One way to compute a left inverse in this case is via the Moore-Penrose Pseudoinverse, i.e. $A_{left-inverse} = (A^*A)^{-1} A^*$. Alternatively, a SVD also gives a left-inverse.
Currently, I am trying to find a different left-inverse from the following matrix :
$S_s = \begin{bmatrix} s_1^T \\ s_2^T \\ s_3^T \end{bmatrix} = \sqrt{\frac{2}{3}} \cdot \begin{bmatrix} 0 & 1 \\ \frac{\sqrt{3}}{2} & - \frac{1}{2} \\ - \frac{\sqrt{3}}{2} & - \frac{1}{2} \end{bmatrix}$
The pseudo-inverse gives me
$V_s = (S_s^* S_s)^{-1} S_s^* = \sqrt{\frac{2}{3}} \cdot \begin{bmatrix} 0 & 0.866 & - 0.866 \\ 1 & -0.5 & -0.5 \end{bmatrix} = \sqrt{\frac{2}{3}} \cdot \begin{bmatrix} 0 & \frac{\sqrt{3}}{2} & - \frac{\sqrt{3}}{2} \\ 1 & -0.5 & -0.5 \end{bmatrix} = S_s^*$
However, I would like to have another left-inverse that differs from that. How do I do that?
Big thanks in advance!
 A: Suppose we want to characterize the left inverses of $A$, which has SVD $A = U \Sigma V^*$ (with square matrices $U,V$). Let $Z$ be a matrix such that the columns of $Z^*$ span the kernel of $A^*$; such a matrix can be attained, for example, by taking $Z^*$ to be the matrix whose columns are the columns of $U$ corresponding to the zero singular values of $A$ (i.e. the last $M-N$ columns).

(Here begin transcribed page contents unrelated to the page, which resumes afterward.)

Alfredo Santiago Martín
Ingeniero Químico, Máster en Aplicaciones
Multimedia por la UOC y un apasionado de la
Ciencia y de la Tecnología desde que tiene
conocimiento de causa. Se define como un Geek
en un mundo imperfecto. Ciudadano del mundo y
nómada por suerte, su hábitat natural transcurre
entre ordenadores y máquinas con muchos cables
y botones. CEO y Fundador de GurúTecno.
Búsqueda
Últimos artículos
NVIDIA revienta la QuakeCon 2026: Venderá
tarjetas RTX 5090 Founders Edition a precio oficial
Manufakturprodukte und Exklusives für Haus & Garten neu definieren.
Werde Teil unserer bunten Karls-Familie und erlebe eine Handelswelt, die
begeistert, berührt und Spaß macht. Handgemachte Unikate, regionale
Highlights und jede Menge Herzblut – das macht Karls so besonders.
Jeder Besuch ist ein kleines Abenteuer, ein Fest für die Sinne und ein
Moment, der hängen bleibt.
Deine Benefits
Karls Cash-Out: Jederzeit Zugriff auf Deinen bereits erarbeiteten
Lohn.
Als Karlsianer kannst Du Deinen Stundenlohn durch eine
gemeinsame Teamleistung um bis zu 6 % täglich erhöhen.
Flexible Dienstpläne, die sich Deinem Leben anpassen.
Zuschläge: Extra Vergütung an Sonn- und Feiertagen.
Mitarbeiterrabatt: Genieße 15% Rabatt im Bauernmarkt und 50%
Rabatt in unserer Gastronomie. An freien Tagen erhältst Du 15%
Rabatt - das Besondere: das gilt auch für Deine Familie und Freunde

Let $A^L$ be any single left inverse to $A$ (for example, $A^L = A^+$).
It turns out that a matrix $X$ will satisfy $XA = I$ if and only if we can write $X = A^L + YZ$ for some $M \times (N-M)$ matrix $Y$.

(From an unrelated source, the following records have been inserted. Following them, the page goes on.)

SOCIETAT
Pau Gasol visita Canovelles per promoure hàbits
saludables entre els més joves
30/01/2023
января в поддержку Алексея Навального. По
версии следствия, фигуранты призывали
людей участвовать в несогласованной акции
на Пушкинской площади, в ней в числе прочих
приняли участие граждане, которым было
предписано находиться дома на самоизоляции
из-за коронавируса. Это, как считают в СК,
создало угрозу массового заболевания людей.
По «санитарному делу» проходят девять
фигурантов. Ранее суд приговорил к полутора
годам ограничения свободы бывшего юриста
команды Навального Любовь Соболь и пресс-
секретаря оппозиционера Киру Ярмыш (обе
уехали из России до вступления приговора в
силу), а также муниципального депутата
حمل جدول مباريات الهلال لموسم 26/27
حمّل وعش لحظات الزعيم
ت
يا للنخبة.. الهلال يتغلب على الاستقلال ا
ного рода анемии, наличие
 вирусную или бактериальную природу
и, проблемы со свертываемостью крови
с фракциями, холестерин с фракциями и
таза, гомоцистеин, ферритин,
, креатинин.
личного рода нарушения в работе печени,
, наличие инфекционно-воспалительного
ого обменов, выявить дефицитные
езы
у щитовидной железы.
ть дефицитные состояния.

For your particular case, $A = S_s$ has orthonormal columns, which means that its MP pseudoinverse is $A^*$. One possible matrix $Z$ is given by $Z = \pmatrix{1&1&1}$. Thus, every left inverse of $A$ will have the form
$$
X = A^* + \pmatrix{y_1\\y_2}Z = A^* + \pmatrix{y_1&y_1&y_1\\y_2&y_2&y_2}.
$$

It's easy to see that because $ZA = 0$, every matrix of the form $X = YZ + A^L$ will be a left inverse of $A$. To see that every left inverse $X$ has this form, note that $(X - A^L)$ satisfies $(X - A^L)A = 0$. Thus, the kernel of $(X - A^L)$ contains the kernel of $Z$, from which we can deduce that there exists a matrix $Y$ such that $YZ = X - A^L$.